Rocket Landing Control with Random Annealing Jump Start Reinforcement Learning
Yuxuan Jiang, Yujie Yang, Zhiqian Lan, Guojian Zhan, Shengbo Eben Li, Qi Sun, Jian Ma, Tianwen Yu, Changwu Zhang
TL;DR
This work tackles goal-oriented rocket landing control under real-time constraints and sparse rewards by introducing Random Annealing Jump Start (RAJS), a framework that combines a fixed guide policy with a learnable exploration policy and anneals the guide horizon upper bound to zero to minimize distribution shift. Implemented on top of Proximal Policy Optimization (PPO), RAJS dramatically improves landing success from 8% to 97% on a high-fidelity rocket model, with additional enhancements such as cascading jump start, refined reward design, early termination, and action smoothing enabling smoother and more realistic control. The approach is validated with extensive simulation and Hardware-in-the-Loop testing, demonstrating real-time feasibility with 10 ms control intervals and robust performance under wind disturbances. The results highlight RAJS as a practical method to enable safe, efficient RL for critical aerospace control tasks and point to future work in integrating safe RL techniques to further ensure pose stability and constraint satisfaction.
Abstract
Rocket recycling is a crucial pursuit in aerospace technology, aimed at reducing costs and environmental impact in space exploration.
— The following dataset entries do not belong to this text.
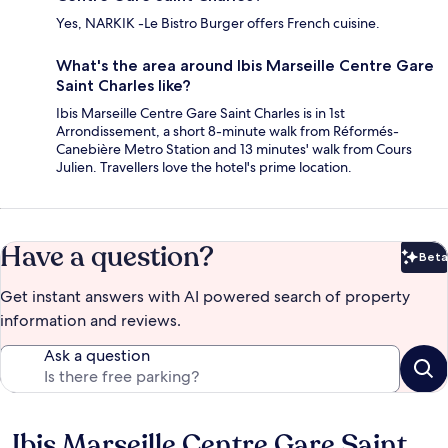
Yes, NARKIK -Le Bistro Burger offers French cuisine.
What's the area around Ibis Marseille Centre Gare
Saint Charles like?
Ibis Marseille Centre Gare Saint Charles is in 1st
Arrondissement, a short 8-minute walk from Réformés-
Canebière Metro Station and 13 minutes' walk from Cours
Julien. Travellers love the hotel's prime location.
Have a question?
Beta
Bet
Get instant answers with AI powered search of property
information and reviews.
Ask a question
Ibis Marseille Centre Gare Saint
Reviews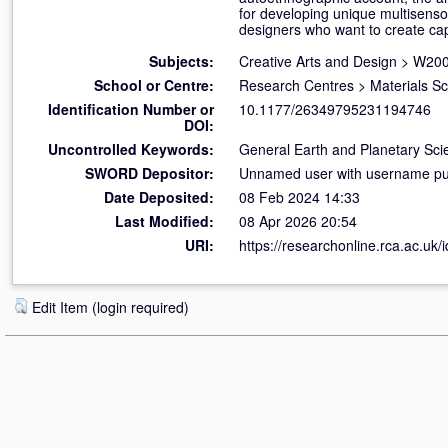
for developing unique multisenso
designers who want to create cap
Subjects:
Creative Arts and Design
>
W200
School or Centre:
Research Centres
>
Materials S
Identification Number or
10.1177/26349795231194746
DOI:
Uncontrolled Keywords:
General Earth and Planetary Sci
SWORD Depositor:
Unnamed user with username pub
Date Deposited:
08 Feb 2024 14:33
Last Modified:
08 Apr 2026 20:54
URI:
https://researchonline.rca.ac.uk/
Edit Item (login required)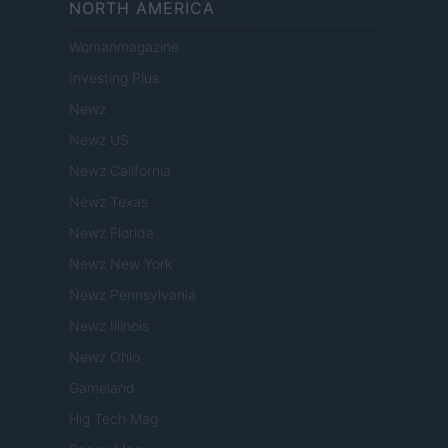
NORTH AMERICA
Womanmagazine
Investing Plus
Newz
Newz US
Newz California
Newz Texas
Newz Florida
Newz New York
Newz Pennsylvania
Newz Illinois
Newz Ohio
Gameland
Hig Tech Mag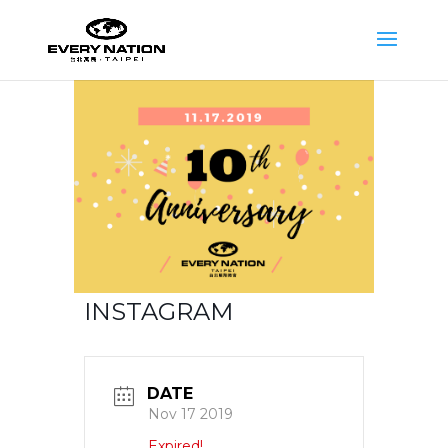
INSTAGRAM
DATE
Nov 17 2019
Expired!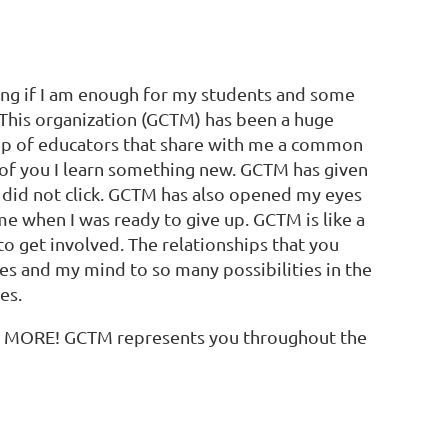
ring if I am enough for my students and some
. This organization (GCTM) has been a huge
oup of educators that share with me a common
e of you I learn something new. GCTM has given
in
 did not click. GCTM has also opened my eyes
 when I was ready to give up. GCTM is like a
to get involved. The relationships that you
es and my mind to so many possibilities in the
es.
H MORE! GCTM represents you throughout the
The primary focus centers on rocket landing control, involving the guidance of a nonlinear underactuated rocket with limited fuel in real-time. This challenging task prompts the application of reinforcement learning (RL), yet goal-oriented nature of the problem poses difficulties for standard RL algorithms due to the absence of intermediate reward signals. This paper, for the first time, significantly elevates the success rate of rocket landing control from 8% with a baseline controller to 97% on a high-fidelity rocket model using RL. Our approach, called Random Annealing Jump Start (RAJS), is tailored for real-world goal-oriented problems by leveraging prior feedback controllers as guide policy to facilitate environmental exploration and policy learning in RL. In each episode, the guide policy navigates the environment for the guide horizon, followed by the exploration policy taking charge to complete remaining steps. This jump-start strategy prunes exploration space, rendering the problem more tractable to RL algorithms. The guide horizon is sampled from a uniform distribution, with its upper bound annealing to zero based on performance metrics, mitigating distribution shift and mismatch issues in existing methods. Additional enhancements, including cascading jump start, refined reward and terminal condition, and action smoothness regulation, further improve policy performance and practical applicability. The proposed method is validated through extensive evaluation and Hardware-in-the-Loop testing, affirming the effectiveness, real-time feasibility, and smoothness of the proposed controller.